Berdasarkan Perpres Nomor 55 Tahun 2022, kewenangan IPR saat ini didelegasikan kepada pemerintah daerah provinsi dengan pedoman yang diatur secara rinci dalam Kepmen ESDM Nomor 174 Tahun 2024. Berikut adalah panduan komprehensif mengenai alur prosedur dan syarat IPR:
1. Tahap Pengusulan dan Penetapan Wilayah Pertambangan Rakyat (WPR)
Proses IPR harus dimulai dari penetapan wilayah yang sah:
- Pengusulan: Pemerintah kabupaten atau kota terlebih dahulu menyampaikan usulan blok WPR kepada Gubernur.
- Penerusan ke Pusat: Gubernur kemudian meneruskan usulan WPR tersebut kepada Menteri ESDM untuk ditetapkan.
- Kriteria WPR: Tidak semua wilayah bisa menjadi WPR. Berdasarkan Pasal 22 UU Nomor 3 Tahun 2020, kriteria WPR mencakup: adanya cadangan mineral sekunder di sungai, kedalaman maksimal 100 meter, endapan tertentu, luas maksimal 100 hektar, dan harus sesuai dengan rencana tata ruang.
- Penetapan: Rencana ini membutuhkan koordinasi intensif antara Ditjen Minerba dan pemerintah daerah. Setelah ditentukan oleh Gubernur, Menteri ESDM yang berwenang menetapkan WPR tersebut.

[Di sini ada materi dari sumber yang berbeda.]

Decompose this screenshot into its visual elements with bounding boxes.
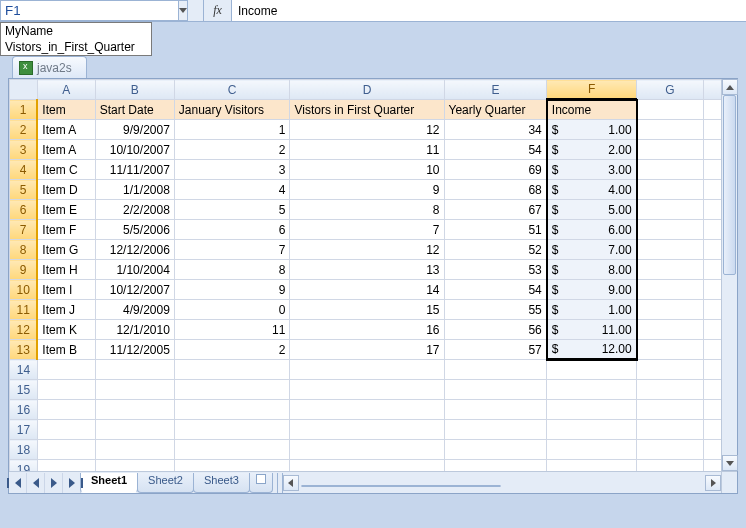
cell[interactable]: 7: [174, 240, 290, 260]
cell[interactable]: Yearly Quarter: [444, 100, 547, 120]
cell[interactable]: [703, 120, 721, 140]
cell[interactable]: [703, 320, 721, 340]
cell[interactable]: 11/12/2005: [95, 340, 174, 360]
cell[interactable]: [174, 400, 290, 420]
row-header-12[interactable]: 12: [10, 320, 38, 340]
cell[interactable]: [95, 380, 174, 400]
cell[interactable]: [637, 200, 703, 220]
cell[interactable]: 68: [444, 180, 547, 200]
cell[interactable]: 52: [444, 240, 547, 260]
cell[interactable]: [290, 360, 444, 380]
cell[interactable]: Item F: [37, 220, 95, 240]
cell[interactable]: $6.00: [547, 220, 637, 240]
row-header-14[interactable]: 14: [10, 360, 38, 380]
cell[interactable]: 2: [174, 340, 290, 360]
cell[interactable]: [37, 380, 95, 400]
cell[interactable]: [703, 460, 721, 472]
cell[interactable]: 57: [444, 340, 547, 360]
cell[interactable]: [637, 180, 703, 200]
cell[interactable]: [547, 400, 637, 420]
row-header-7[interactable]: 7: [10, 220, 38, 240]
sheet-nav-first[interactable]: [9, 473, 27, 493]
cell[interactable]: [637, 300, 703, 320]
defined-name-item[interactable]: Vistors_in_First_Quarter: [1, 39, 151, 55]
row-header-16[interactable]: 16: [10, 400, 38, 420]
cell[interactable]: Income: [547, 100, 637, 120]
cell[interactable]: 51: [444, 220, 547, 240]
cell[interactable]: [637, 340, 703, 360]
cell[interactable]: [637, 400, 703, 420]
cell[interactable]: [637, 160, 703, 180]
cell[interactable]: $11.00: [547, 320, 637, 340]
column-header-A[interactable]: A: [37, 80, 95, 100]
cell[interactable]: 1/10/2004: [95, 260, 174, 280]
cell[interactable]: [95, 460, 174, 472]
sheet-nav-last[interactable]: [63, 473, 81, 493]
cell[interactable]: [547, 460, 637, 472]
cell[interactable]: Item E: [37, 200, 95, 220]
scroll-down-button[interactable]: [722, 455, 738, 471]
row-header-5[interactable]: 5: [10, 180, 38, 200]
select-all-corner[interactable]: [10, 80, 38, 100]
formula-input[interactable]: [232, 0, 746, 21]
cell[interactable]: 14: [290, 280, 444, 300]
cell[interactable]: [290, 460, 444, 472]
cell[interactable]: 12/1/2010: [95, 320, 174, 340]
row-header-3[interactable]: 3: [10, 140, 38, 160]
cell[interactable]: [444, 420, 547, 440]
cell[interactable]: [95, 440, 174, 460]
cell[interactable]: [703, 380, 721, 400]
cell[interactable]: $4.00: [547, 180, 637, 200]
cell[interactable]: [637, 440, 703, 460]
cell[interactable]: [174, 460, 290, 472]
cell[interactable]: [703, 140, 721, 160]
cell[interactable]: $8.00: [547, 260, 637, 280]
cell[interactable]: 1: [174, 120, 290, 140]
cell[interactable]: 11: [174, 320, 290, 340]
cell[interactable]: [444, 400, 547, 420]
spreadsheet-grid[interactable]: ABCDEFGH1ItemStart DateJanuary VisitorsV…: [9, 79, 721, 471]
cell[interactable]: [637, 320, 703, 340]
cell[interactable]: Item G: [37, 240, 95, 260]
cell[interactable]: [444, 440, 547, 460]
cell[interactable]: 69: [444, 160, 547, 180]
cell[interactable]: [703, 360, 721, 380]
cell[interactable]: 11: [290, 140, 444, 160]
row-header-19[interactable]: 19: [10, 460, 38, 472]
column-header-G[interactable]: G: [637, 80, 703, 100]
cell[interactable]: [703, 220, 721, 240]
cell[interactable]: [703, 180, 721, 200]
cell[interactable]: [637, 280, 703, 300]
cell[interactable]: [637, 380, 703, 400]
cell[interactable]: [703, 200, 721, 220]
cell[interactable]: [637, 140, 703, 160]
row-header-15[interactable]: 15: [10, 380, 38, 400]
cell[interactable]: [290, 380, 444, 400]
defined-name-item[interactable]: MyName: [1, 23, 151, 39]
cell[interactable]: 55: [444, 300, 547, 320]
cell[interactable]: Start Date: [95, 100, 174, 120]
scroll-left-button[interactable]: [283, 475, 299, 491]
column-header-C[interactable]: C: [174, 80, 290, 100]
cell[interactable]: [637, 220, 703, 240]
cell[interactable]: 5/5/2006: [95, 220, 174, 240]
cell[interactable]: [637, 360, 703, 380]
cell[interactable]: Item A: [37, 140, 95, 160]
cell[interactable]: 6: [174, 220, 290, 240]
sheet-tab-sheet3[interactable]: Sheet3: [193, 473, 250, 493]
cell[interactable]: [703, 280, 721, 300]
cell[interactable]: [37, 420, 95, 440]
cell[interactable]: $5.00: [547, 200, 637, 220]
cell[interactable]: [444, 460, 547, 472]
cell[interactable]: 10: [290, 160, 444, 180]
vscroll-track[interactable]: [722, 95, 737, 455]
grid-scroll-area[interactable]: ABCDEFGH1ItemStart DateJanuary VisitorsV…: [9, 79, 721, 471]
cell[interactable]: [444, 360, 547, 380]
cell[interactable]: January Visitors: [174, 100, 290, 120]
cell[interactable]: [637, 460, 703, 472]
row-header-17[interactable]: 17: [10, 420, 38, 440]
vscroll-thumb[interactable]: [723, 95, 736, 275]
cell[interactable]: 13: [290, 260, 444, 280]
name-box-dropdown-list[interactable]: MyName Vistors_in_First_Quarter: [0, 22, 152, 56]
column-header-H[interactable]: H: [703, 80, 721, 100]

2. Penyusunan Dokumen Pengelolaan WPR
Setelah WPR ditetapkan, dokumen pengelolaan harus disusun sebagai pedoman aktivitas penambangan:
- Pemerintah daerah provinsi menyampaikan usulan lokasi/blok beserta data dukungnya kepada Direktur Jenderal Minerba.

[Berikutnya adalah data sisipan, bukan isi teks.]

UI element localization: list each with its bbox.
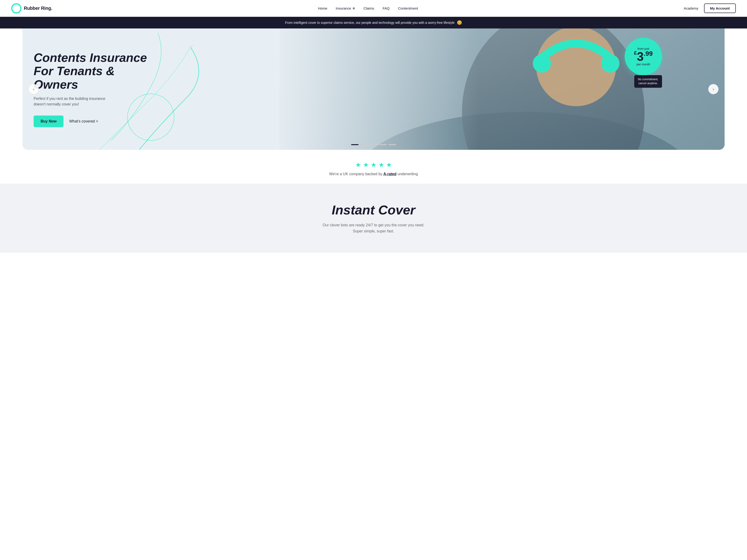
carousel-dot-1[interactable] [351,144,359,145]
no-commit-text: No commitment,cancel anytime. [638,78,658,85]
carousel-dots [351,144,396,145]
announcement-text: From intelligent cover to superior claim… [285,21,455,25]
hero-section: Contents Insurance For Tenants & Owners … [22,28,725,150]
insurance-plus-icon: ⊕ [353,6,355,10]
price-decimal: .99 [644,50,653,57]
nav-links: Home Insurance ⊕ Claims FAQ Contentment [318,6,418,10]
hero-inner: Contents Insurance For Tenants & Owners … [34,28,713,150]
price-amount-row: £ 3 .99 [634,50,653,62]
price-badge: from just £ 3 .99 per month [625,38,662,75]
a-rated-link[interactable]: A-rated [383,172,396,176]
instant-subtitle-2: Super simple, super fast. [353,229,394,233]
carousel-dot-5[interactable] [388,144,396,145]
price-per-label: per month [637,62,650,66]
price-symbol: £ [634,50,637,56]
carousel-dot-3[interactable] [370,144,377,145]
hero-subtitle: Perfect if you rent as the building insu… [34,96,118,107]
carousel-dot-4[interactable] [379,144,387,145]
buy-now-button[interactable]: Buy Now [34,115,63,127]
star-4: ★ [379,161,384,169]
instant-subtitle-1: Our clever bots are ready 24/7 to get yo… [323,223,424,227]
hero-content: Contents Insurance For Tenants & Owners … [34,37,155,141]
stars-text: We're a UK company backed by A-rated und… [6,172,741,176]
instant-cover-title: Instant Cover [11,202,736,217]
hero-actions: Buy Now What's covered > [34,115,155,127]
stars-section: ★ ★ ★ ★ ★ We're a UK company backed by A… [0,150,747,184]
carousel-dot-2[interactable] [360,144,368,145]
instant-cover-section: Instant Cover Our clever bots are ready … [0,184,747,253]
stars-text-after: underwriting [396,172,418,176]
nav-academy[interactable]: Academy [684,6,698,10]
stars-text-before: We're a UK company backed by [329,172,383,176]
hero-title: Contents Insurance For Tenants & Owners [34,51,155,91]
nav-faq[interactable]: FAQ [383,6,390,10]
nav-contentment[interactable]: Contentment [398,6,418,10]
star-1: ★ [355,161,361,169]
price-main: 3 [637,50,644,62]
whats-covered-link[interactable]: What's covered > [69,119,98,124]
announce-icon: 😊 [457,20,462,25]
my-account-button[interactable]: My Account [704,3,736,13]
star-3: ★ [371,161,377,169]
brand-logo[interactable]: Rubber Ring. [11,3,52,14]
nav-right: Academy My Account [684,3,736,13]
announcement-bar: From intelligent cover to superior claim… [0,17,747,28]
nav-home[interactable]: Home [318,6,327,10]
stars-row: ★ ★ ★ ★ ★ [6,161,741,169]
logo-text: Rubber Ring. [24,6,52,11]
nav-claims[interactable]: Claims [363,6,374,10]
nav-insurance[interactable]: Insurance ⊕ [336,6,355,10]
no-commitment-badge: No commitment,cancel anytime. [634,75,662,88]
star-2: ★ [363,161,369,169]
navbar: Rubber Ring. Home Insurance ⊕ Claims FAQ… [0,0,747,17]
logo-circle-icon [11,3,22,14]
carousel-next-button[interactable]: › [708,84,719,94]
instant-cover-subtitle: Our clever bots are ready 24/7 to get yo… [315,222,432,234]
carousel-prev-button[interactable]: ‹ [28,84,39,94]
star-5: ★ [386,161,392,169]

- Menteri ESDM, berkoordinasi intensif dengan Dinas ESDM Provinsi, menyusun dan menetapkan dokumen pengelolaan WPR.
- Pemerintah Provinsi menindaklanjuti dokumen tersebut dengan menyusun rencana reklamasi dan pasca-tambang pada setiap blok WPR, lalu mengumumkan blok WPR serta memberikan rekomendasi koordinat.
3. Syarat dan Tata Cara Pengajuan IPR
Pemohon yang ingin menambang di blok WPR yang telah diumumkan harus melalui serangkaian pemenuhan syarat dasar:
- Persyaratan Dasar: Pemohon wajib mengurus permohonan Kesesuaian Kegiatan Pemanfaatan Ruang (KKPR) dan persetujuan dokumen lingkungan.

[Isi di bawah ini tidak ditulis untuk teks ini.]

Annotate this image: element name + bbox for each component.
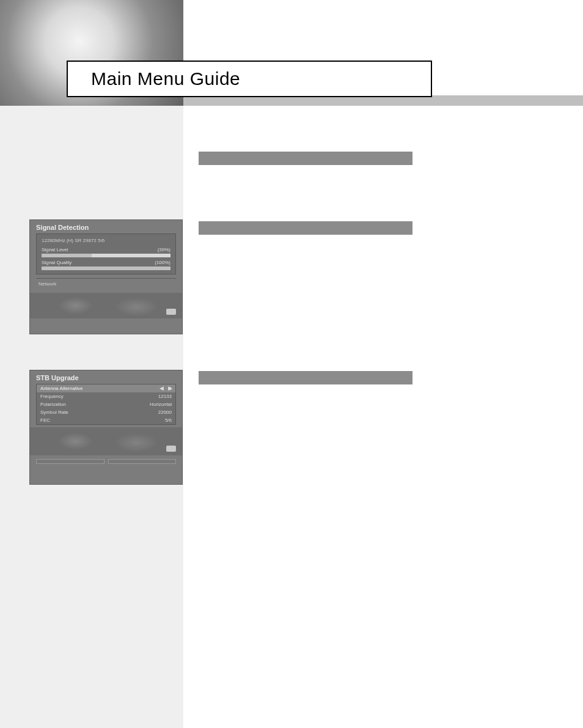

- Rencana Penambangan: Pemohon juga diwajibkan menyusun rencana penambangan yang merujuk pada dokumen pengelolaan WPR yang telah disusun oleh Menteri.
- Pengajuan via OSS RBA: Pemohon mengajukan surat permohonan pendaftaran IPR beserta dokumen persyaratan dasar kepada Gubernur melalui sistem OSS RBA.
- Evaluasi dan Penerbitan SK: Pemerintah daerah provinsi akan mengevaluasi dan memverifikasi kelengkapan persyaratan. Jika memenuhi syarat, Gubernur akan menerbitkan SK IPR.
- Ketentuan Luas dan Masa Berlaku: Luas IPR maksimal yang dapat diberikan adalah 5 hektar untuk perseorangan dan 10 hektar untuk koperasi. Masa berlaku IPR adalah 10 tahun dan dapat diperpanjang dua kali, masing-masing selama 5 tahun.
- Pendaftaran MODI: Terakhir, pemohon wajib mendaftarkan SK IPR ke website MODI dengan didampingi oleh Dinas ESDM.
4. Kewajiban Pemegang IPR Pasca-Penerbitan Izin
Setelah mendapatkan SK IPR, pemegang izin tidak bisa lepas tangan dan memiliki serangkaian kewajiban operasional maupun administratif:
- Batas Waktu Operasi: Pemegang IPR diwajibkan untuk mulai menambang selambat-lambatnya 3 bulan setelah SK diterbitkan.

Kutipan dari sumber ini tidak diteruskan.